Ed Sheeran has hit the news, bemoaning the inflated prices that tickets for his forthcoming tour are being sold at on ticket reseller websites. Some tickets have sold for as much as £999, compared to the original face value of £77. As the chart below shows, even the standard resold tickets are selling for up 5 times the original price.

ed-sheeran-ticket-prices

Sheeran is in the fortunate position of being one of the most in demand artists of the moment, but the broken nature of the ticketing market is locking his core fans out of his gigs. It is just the latest example of an industry in dire need of change:

  • Ticketing companies are playing double agent: Over the course of the last decade the live music market has grown almost dollar-for-dollar at the same rate the recorded business has declined. In 2000 live was around 30% of the global music business, now it is around 2 thirds. The live boom has long been seen as the good news for the music business, held up as evidence of value simply shifting from one part of the business to another, and the new way in which artists can build vibrant careers. The problem is that a) much of that growth has come in ticket price inflation, and b) most of the money does not make it back to artists. In fact, on average, artists only earn 14% of ticket sales revenue. Ticket resellers are a major contributory factor. Hiking up the prices and only distributing a small fraction back to artists, often in many cases (eg ticket marketplaces) nothing at all. The big ticketing companies are not merely passive observers, they are actively driving the reseller market, essentially acting as double agents and often cross promoting  reseller destinations they own. For example, Ticketmaster is also the parent company of Seatwave and GetMeIn. Though Ticketmaster’s reseller destinations do not bulk buy tickets, some independent resellers have teams of people that do exactly that.
  • Resold tickets put gigs out of reach of core fans: Resellers argue that there is a market for high priced tickets. There is, but it is a different market than that of core fans. Many sports leagues have seen a ‘gentrification’ of crowds, with older, more affluent fans being the only ones that can afford inflated ticket prices. The result is more subdued crowds and less vibrant atmospheres. The same thing is happening to live music, with young fans being forced out in favour of older audiences. It might be good for the ticket resellers and venues and booking agents, but it is bad news for bands and fans. The presence of ticket reselling marketplaces actively encourages nefarious behaviour, with a whole segment of professional resellers that use technology such as bots to bulk buy tickets before real fans get their hands on the tickets. There is an opportunity, nay a moral obligation, for more connected action to be taken to eradicate this sort of behaviour.
  • It is a problem that can be fixed, but it requires coordinated effort: Ed Sheeran’s camp has told fans not to buy from resellers at inflated prices. But Sheeran’s camp have to shoulder some of the blame.  The solution is as simple as it is complex.

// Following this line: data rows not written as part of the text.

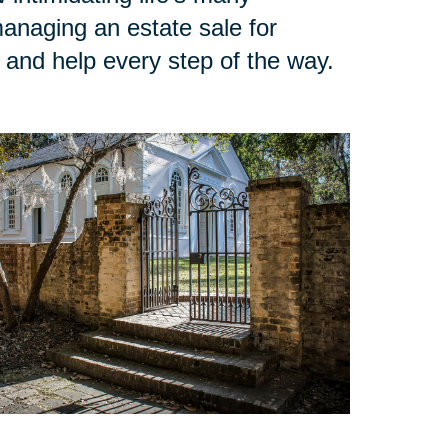
managing an estate sale for
n and help every step of the way.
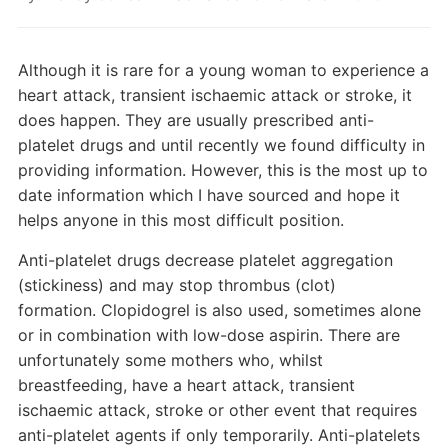
Although it is rare for a young woman to experience a
heart attack, transient ischaemic attack or stroke, it
does happen. They are usually prescribed anti-
platelet drugs and until recently we found difficulty in
providing information. However, this is the most up to
date information which I have sourced and hope it
helps anyone in this most difficult position.
Anti-platelet drugs decrease platelet aggregation
(stickiness) and may stop thrombus (clot)
formation. Clopidogrel is also used, sometimes alone
or in combination with low-dose aspirin. There are
unfortunately some mothers who, whilst
breastfeeding, have a heart attack, transient
ischaemic attack, stroke or other event that requires
anti-platelet agents if only temporarily. Anti-platelets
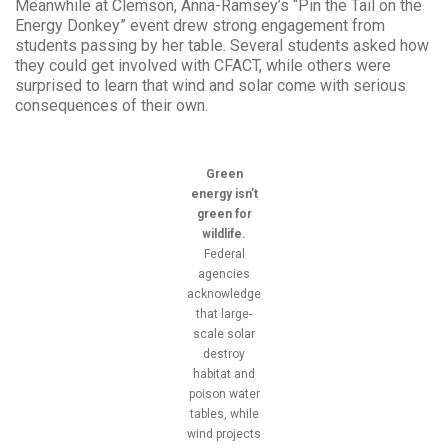
Meanwhile at Clemson, Anna-Ramsey’s “Pin the Tail on the
Energy Donkey” event drew strong engagement from
students passing by her table. Several students asked how
they could get involved with CFACT, while others were
surprised to learn that wind and solar come with serious
consequences of their own.
Green
energy isn’t
green for
wildlife.
Federal
agencies
acknowledge
that large-
scale solar
destroy
habitat and
poison water
tables, while
wind projects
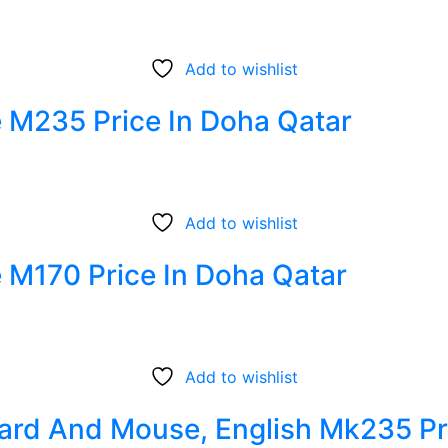
Add to wishlist
 M235 Price In Doha Qatar
Add to wishlist
 M170 Price In Doha Qatar
Add to wishlist
ard And Mouse, English Mk235 Pr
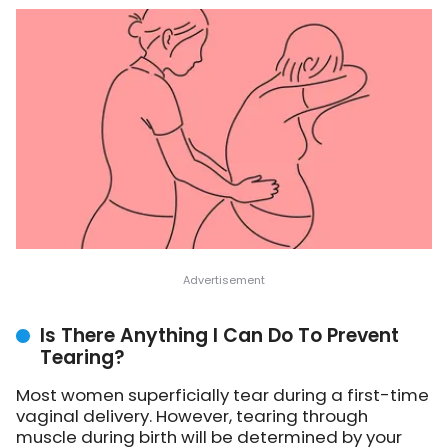
Is There Anything I Can Do To Prevent
Tearing?
Most women superficially tear during a first-time
vaginal delivery. However, tearing through
muscle during birth will be determined by your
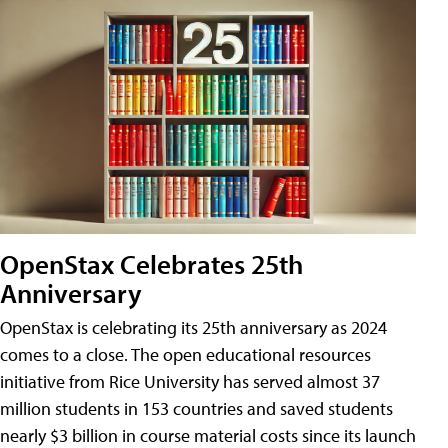
OpenStax Celebrates 25th
Anniversary
OpenStax is celebrating its 25th anniversary as 2024
comes to a close. The open educational resources
initiative from Rice University has served almost 37
million students in 153 countries and saved students
nearly $3 billion in course material costs since its launch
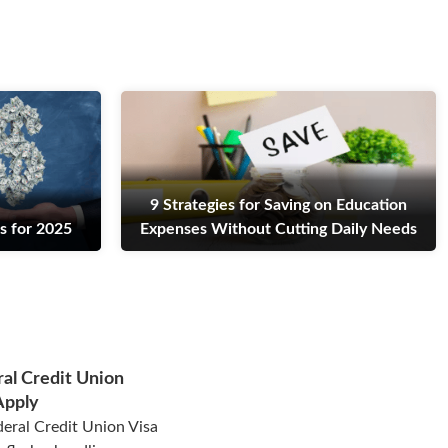
9 Strategies for Saving on Education
s for 2025
Expenses Without Cutting Daily Needs
al Credit Union
Apply
eral Credit Union Visa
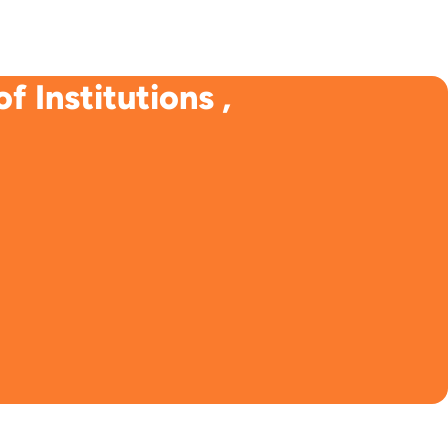
 Institutions ,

The simplicity is not to allow tickets to go to resell and to only admit fans whose names are on the tickets (which cuts out the ticketing marketplaces like Seatwave). But the complexity is that vested interests apply pressure to ensure this doesn’t happen. Nonetheless, action can be taken. Adele and her manager Jonathan Dickins took a bold stance last year, only allowing named ticket holders to attend some of her gigs. They even went as far as cancelling some resold tickets for other gigs. Mumford and Sons went one step further and booked Wembley directly, cutting out all the middle men.

But isolated action is not enough. Unless artists, managers and labels act together, to take a bold stance, change will not happen. And the losers then will be the fans.